Small business is careening from quarantine to curfew and needs help
All Americans can agree that George Floyd’s death was ghastly and wrong. The racism that was a root cause of that horrific, dehumanizing act in Minneapolis must be rejected as immoral and un-American. That rejection is one of the things that unites the United States.
Another tenet of our republic is the need to protect life and property. Our democracy can’t survive without respect for law. Indeed, Floyd would be alive today if basic decency and the norms of civilization had been maintained.
These two beliefs – abhorrence of racism and respect for the law – aren’t contradictory. They are, in fact, what make us Americans in many ways. They are fundamental to what we understand to be justice in our country.

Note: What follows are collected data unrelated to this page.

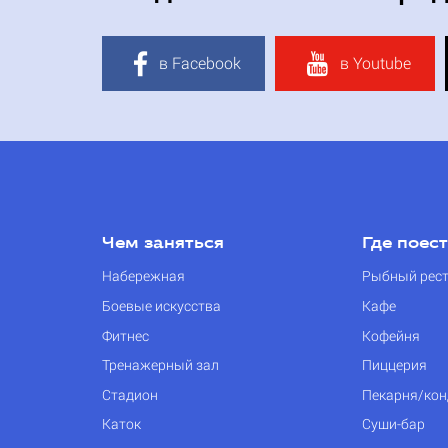
в Facebook
в Youtube
Чем заняться
Где поес
Набережная
Рыбный рес
Боевые искусства
Кафе
Фитнес
Кофейня
Тренажерный зал
Пиццерия
Стадион
Пекарня/кон
Каток
Суши-бар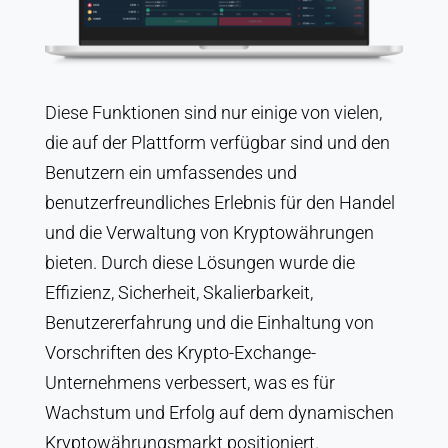
Diese Funktionen sind nur einige von vielen,
die auf der Plattform verfügbar sind und den
Benutzern ein umfassendes und
benutzerfreundliches Erlebnis für den Handel
und die Verwaltung von Kryptowährungen
bieten. Durch diese Lösungen wurde die
Effizienz, Sicherheit, Skalierbarkeit,
Benutzererfahrung und die Einhaltung von
Vorschriften des Krypto-Exchange-
Unternehmens verbessert, was es für
Wachstum und Erfolg auf dem dynamischen
Kryptowährungsmarkt positioniert.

That’s why it has been so awful to see demonstrations meant to support the first of these beliefs turn into an abrogation of the second. Agitators have hijacked justified – and entirely legal – expressions of outrage against racism and turned them into violence that has destroyed downtowns across the U.S. in wanton violation of the law.
Even sadder is that this destruction has ruined thousands of local businesses that are the heartbeat of those communities. Small businesses already were hurting. They were desperate to reopen after months of lockdown due to the coronavirus pandemic.
But now, instead of opening up, too many of them are boarding up. They have gone from quarantine to curfew.
The American economy and, in effect, all of us, are the losers in this terrible turn of events.
President Trump is correct when he says that such criminality must be prevented and punished. Unfortunately, his declaration has been twisted by partisan opponents as an attack on the legitimate protesters rallying against racism and Mr. Floyd’s murder. And that’s a shame.
Everyone – from the political left and the political right – understands that speaking out against the bad behavior of one person should not be used as an excuse for bad behavior by others. Quite the opposite is the American way.
Peaceful and open expressions of opinion – especially against injustices like racism – are what the U.S. was built on. That is our civilized alternative to the anarchy we have seen on our streets. In fact, the right to peacefully assemble and express a point of view – even an anti-government point of view – is one of the things foreigners most admire about America.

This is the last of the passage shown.